[Data for review Boundary: Start]

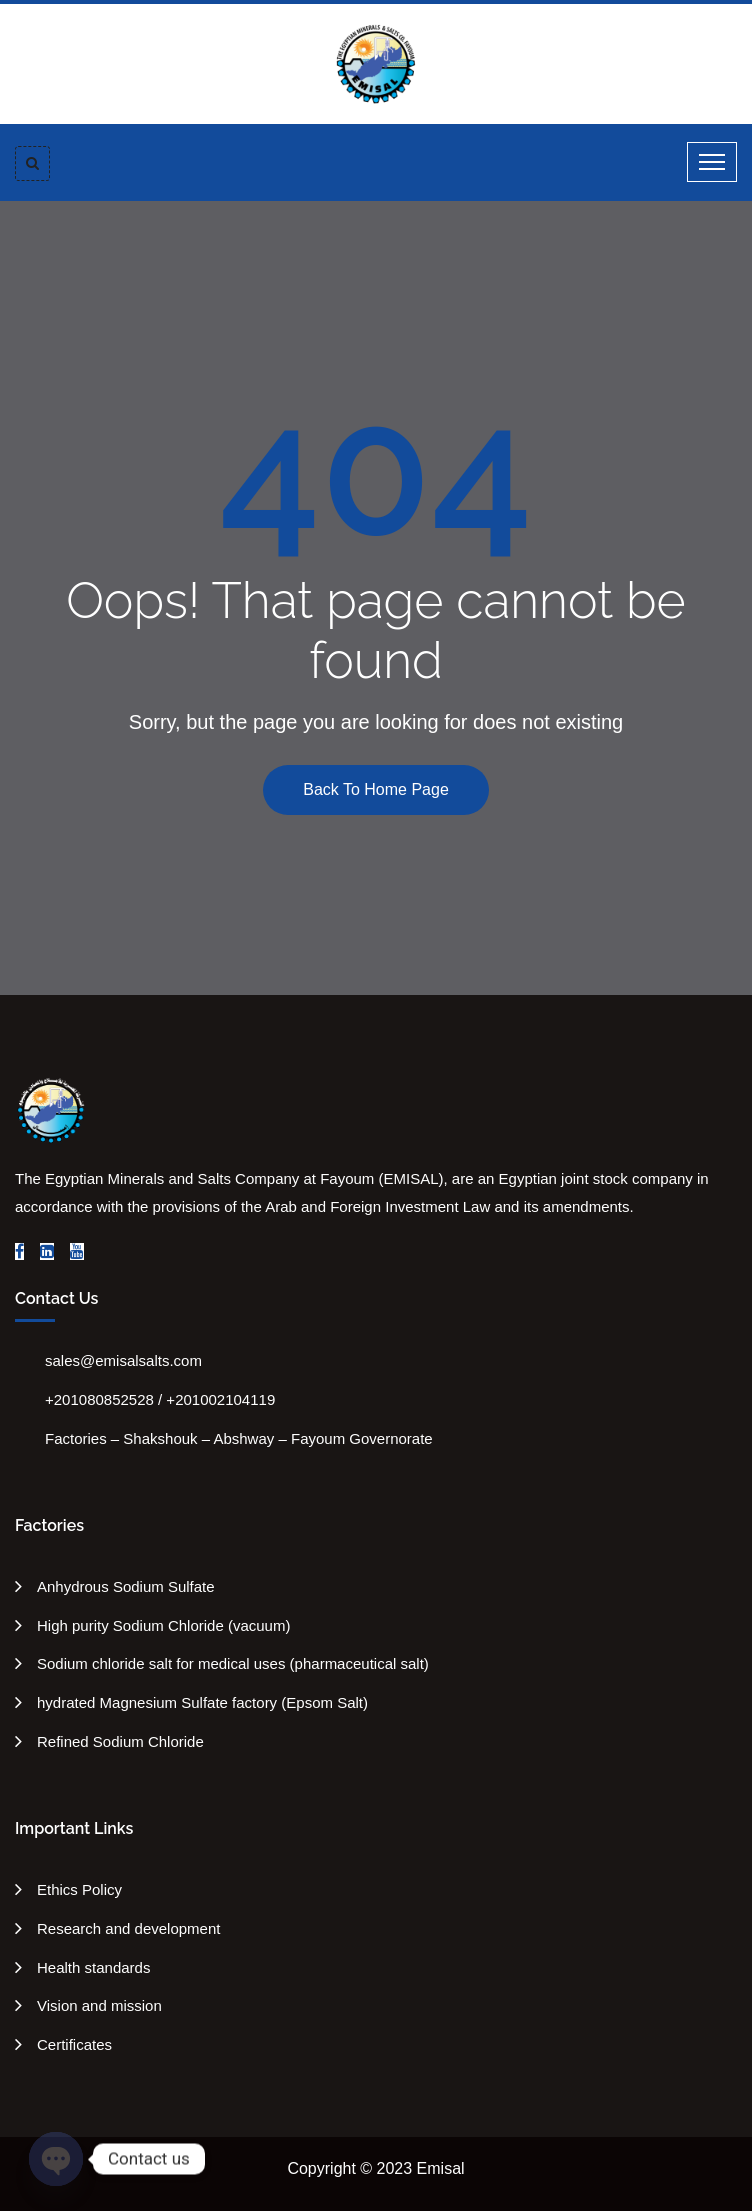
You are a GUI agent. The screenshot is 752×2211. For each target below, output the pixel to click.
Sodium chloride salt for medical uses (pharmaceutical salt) (233, 1663)
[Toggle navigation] (712, 162)
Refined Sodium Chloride (120, 1741)
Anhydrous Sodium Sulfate (126, 1586)
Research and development (128, 1928)
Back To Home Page (376, 789)
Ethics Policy (79, 1889)
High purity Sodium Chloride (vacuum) (163, 1625)
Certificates (74, 2044)
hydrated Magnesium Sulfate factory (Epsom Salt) (202, 1702)
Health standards (93, 1967)
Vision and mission (99, 2005)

[Data for review Boundary: End]

_Instructions to follow_: Please extract exactly, and only, the lines from the line containing "Certificates (74, 2044)" through the last line of the records.

_Output of the exercise_:
Certificates (74, 2044)
hydrated Magnesium Sulfate factory (Epsom Salt) (202, 1702)
Health standards (93, 1967)
Vision and mission (99, 2005)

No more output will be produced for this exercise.